By analysing counts of species across a range of socio-environmental and climate variables, is it possible to model the count of house sparrows in a known urban area, and use these to predict likely numbers for a separate similar region?
This was the question I was seeking to answer as part of an MSc dissertation. I was interested in which variables affect populations of birds and whether they can be used to predict numbers of various species in a previously unmonitored area.
The house sparrow is one of the most globally-distributed species of bird. It’s also well adapted to living alongside humans in highly urbanised environments, ecologically tolerant and unbothered by human presence. So it’s often seen as a bioindicator species for the environmental quality and health of a local area.
The house sparrow
The last few decades have seen a significant fall in house sparrow numbers although there is no consensus on the specific reason. One study has suggested that house sparrow populations are not limited by food availability.

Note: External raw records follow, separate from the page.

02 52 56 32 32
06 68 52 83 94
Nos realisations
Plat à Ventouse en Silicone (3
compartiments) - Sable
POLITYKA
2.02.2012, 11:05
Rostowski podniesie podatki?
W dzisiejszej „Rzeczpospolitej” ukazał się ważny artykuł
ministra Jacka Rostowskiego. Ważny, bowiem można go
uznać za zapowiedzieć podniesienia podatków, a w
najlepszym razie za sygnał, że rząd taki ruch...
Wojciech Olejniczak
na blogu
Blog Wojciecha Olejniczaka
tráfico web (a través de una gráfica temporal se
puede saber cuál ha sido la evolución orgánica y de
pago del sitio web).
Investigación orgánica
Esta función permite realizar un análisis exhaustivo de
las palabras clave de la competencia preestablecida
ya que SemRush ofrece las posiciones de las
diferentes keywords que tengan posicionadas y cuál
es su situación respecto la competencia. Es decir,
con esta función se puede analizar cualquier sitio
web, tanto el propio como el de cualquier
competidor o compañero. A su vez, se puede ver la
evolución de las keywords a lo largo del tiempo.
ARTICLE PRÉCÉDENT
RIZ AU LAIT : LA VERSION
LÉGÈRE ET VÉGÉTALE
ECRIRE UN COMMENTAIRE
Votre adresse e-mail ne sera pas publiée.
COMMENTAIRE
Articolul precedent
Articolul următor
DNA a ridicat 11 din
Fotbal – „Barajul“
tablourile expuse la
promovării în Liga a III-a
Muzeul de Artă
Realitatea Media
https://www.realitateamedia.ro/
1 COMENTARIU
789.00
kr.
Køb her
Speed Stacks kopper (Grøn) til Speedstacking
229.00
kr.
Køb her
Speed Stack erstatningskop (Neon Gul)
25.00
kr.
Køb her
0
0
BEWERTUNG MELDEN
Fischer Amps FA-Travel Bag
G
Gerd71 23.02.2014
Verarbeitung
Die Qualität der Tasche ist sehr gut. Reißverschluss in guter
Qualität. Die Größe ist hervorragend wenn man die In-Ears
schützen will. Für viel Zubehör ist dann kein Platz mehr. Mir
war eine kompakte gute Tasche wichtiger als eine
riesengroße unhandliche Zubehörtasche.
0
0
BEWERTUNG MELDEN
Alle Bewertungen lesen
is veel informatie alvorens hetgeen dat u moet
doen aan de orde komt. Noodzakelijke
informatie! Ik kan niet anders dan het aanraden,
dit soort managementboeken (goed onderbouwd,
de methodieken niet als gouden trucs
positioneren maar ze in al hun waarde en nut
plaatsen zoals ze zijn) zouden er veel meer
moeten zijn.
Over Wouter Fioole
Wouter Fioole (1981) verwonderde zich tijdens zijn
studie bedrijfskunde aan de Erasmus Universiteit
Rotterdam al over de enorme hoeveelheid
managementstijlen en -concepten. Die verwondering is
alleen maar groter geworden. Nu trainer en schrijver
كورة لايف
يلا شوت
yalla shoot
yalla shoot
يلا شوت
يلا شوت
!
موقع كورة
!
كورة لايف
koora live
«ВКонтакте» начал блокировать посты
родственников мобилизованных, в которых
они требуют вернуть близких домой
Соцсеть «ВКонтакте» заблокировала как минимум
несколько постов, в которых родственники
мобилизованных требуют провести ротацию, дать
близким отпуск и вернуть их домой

Observations or sightings are mainly opportunistic and carried out by bird enthusiasts and members of the public as well as expert bird watchers. Data was obtained under educational licence from Greenspace Information for Greater London (GiGL) and augmented with a separate dataset from the Global Biodiversity Information Facility (GBIF).
Data was cleaned to avoid missing entries or duplication, and the task of putting together a dataset of explanatory variables begun. A range of sources was used to create a dataset for 2018 for each of the Lower Layer Super Output areas across Greater London, and they included average temperature, rainfall, human population density, tree canopy cover, landcover type, and night light pollution.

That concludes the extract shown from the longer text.